HZI to supply digesters for first dry anaerobic digestion plant in Greece
Hitachi Zosen Inova (HZI), a Switzerland-based energy from waste technology provider has announced that it is to supply a dry anaerobic digestion plant which is to be built in the Epirus Region in Greece. HZI has also concluded a service and support contract with Terna Energy S.A, for the first-of-its-kind plant in Greece.
The Epirus Region is to be the location of Greece’s first dry anaerobic digestion plant, which will in future handle 105 000 tonnes of municipal solid waste (MSW) per annum. The organic fraction will be removed in the sorting line of the new Mechanical-Biological Treatment (MBT) plant, and then processed in the anaerobic digestion system.
The core module of this system, comprising of two PF1500 Kompogas digesters, will be delivered by HZI that has also concluded a service and support contract with its Greek partner Terna Energy S.A, a vertically integrated renewable energy project developer, financier, and operator.
Co-financed by the European Union (EU), Terna Energy is to build the EUR 52.6 million project as part of a public-private partnership (PPP) with the Epirus Region and has a 25-year operation and maintenance (O&M) agreement for the plant.
Building modern waste management capacity
The EU Landfill Directive obliges member states to avoid landfilling waste wherever possible and to give preference to an alternative.
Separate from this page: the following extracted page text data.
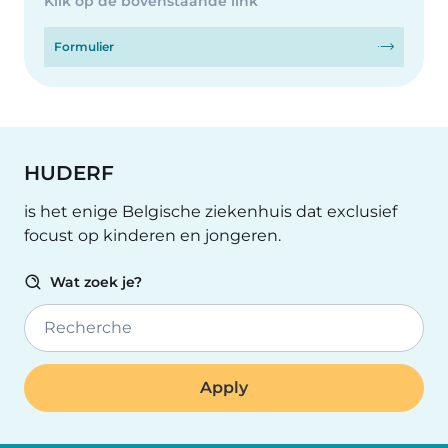
Klik op de bovenstaande link
Formulier
HUDERF
is het enige Belgische ziekenhuis dat exclusief
focust op kinderen en jongeren.
Wat zoek je?
Recherche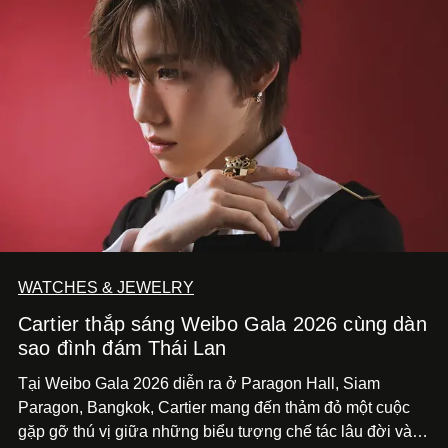
WATCHES & JEWELRY
Cartier thắp sáng Weibo Gala 2026 cùng dàn
sao đình đám Thái Lan
Tại Weibo Gala 2026 diễn ra ở Paragon Hall, Siam
Paragon, Bangkok, Cartier mang đến thảm đỏ một cuộc
gặp gỡ thú vị giữa những biểu tượng chế tác lâu đời và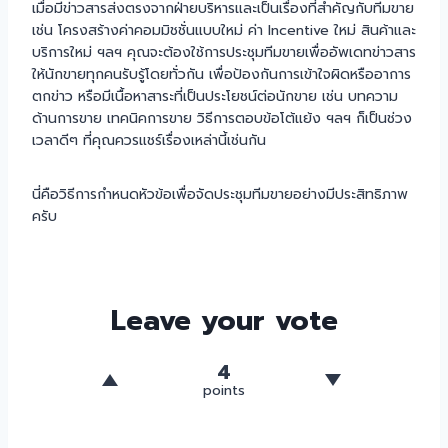
เมื่อมีข่าวสารส่งตรงจากฝ่ายบริหารและเป็นเรื่องที่สำคัญกับทีมขาย
เช่น โครงสร้างค่าคอมมิชชั่นแบบใหม่ ค่า Incentive ใหม่ สินค้าและ
บริการใหม่ ฯลฯ คุณจะต้องใช้การประชุมทีมขายเพื่ออัพเดทข่าวสาร
ให้นักขายทุกคนรับรู้โดยทั่วกัน เพื่อป้องกันการเข้าใจผิดหรืออาการ
ตกข่าว หรือมีเนื้อหาสาระที่เป็นประโยชน์ต่อนักขาย เช่น บทความ
ด้านการขาย เทคนิคการขาย วิธีการตอบข้อโต้แย้ง ฯลฯ ก็เป็นช่วง
เวลาดีๆ ที่คุณควรแชร์เรื่องเหล่านี้เช่นกัน
นี่คือวิธีการกำหนดหัวข้อเพื่อจัดประชุมทีมขายอย่างมีประสิทธิภาพ
ครับ
Leave your vote
4
points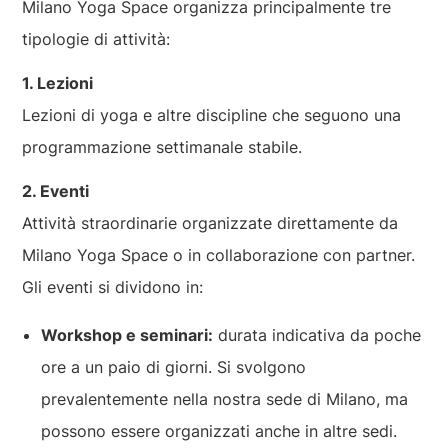
Milano Yoga Space organizza principalmente tre
tipologie di attività:
1. Lezioni
Lezioni di yoga e altre discipline che seguono una
programmazione settimanale stabile.
2. Eventi
Attività straordinarie organizzate direttamente da
Milano Yoga Space o in collaborazione con partner.
Gli eventi si dividono in:
Workshop e seminari:
durata indicativa da poche
ore a un paio di giorni. Si svolgono
prevalentemente nella nostra sede di Milano, ma
possono essere organizzati anche in altre sedi.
Member states are also set recycling targets, and face having to pay penalties if these are not adequately met.
For Greece as a founding member of the EU, this project is a groundbreaking step with regard to dealing with municipal waste in the future. Waste and recycling management is in an early phase in Greece, and a large amount of the country’s municipal solid waste is sent to landfill.
The region has enormous potential for biological and thermal energy-from-waste (EfW) plants. It is particularly significant for HZI to be part of this project, which is the first of its kind and thus of utmost importance, said Franz-Josef Mengede, CEO of HZI.
Electricity and soil improvement
According to Emmanuel Maragoudakis, CEO at Terna Energy, the decisive factors in ultimately selecting HZI’s Kompogas technology were down to the numerous reference plants worldwide coupled with quality aspects.
When it came to selecting the supplier, our focus was on the technology, and we were impressed from the outset by the robustness and first-class quality Kompogas offers, said Maragoudakis.
The two steel digesters will process 38 700 tonnes of pre-sorted organic waste under anaerobic conditions and produce biogas. The annual yield of around 5.4 million Nm3 of biogas will be used in a genset to supply 11.5 GWh of electricity to the grid and will be sufficient to supply 3 000 households in the region.
At the end of the digestion process, the digestate will be mixed with other organic substrates and composted for 6 weeks. The resulting compost will be used to restore old quarries and mines.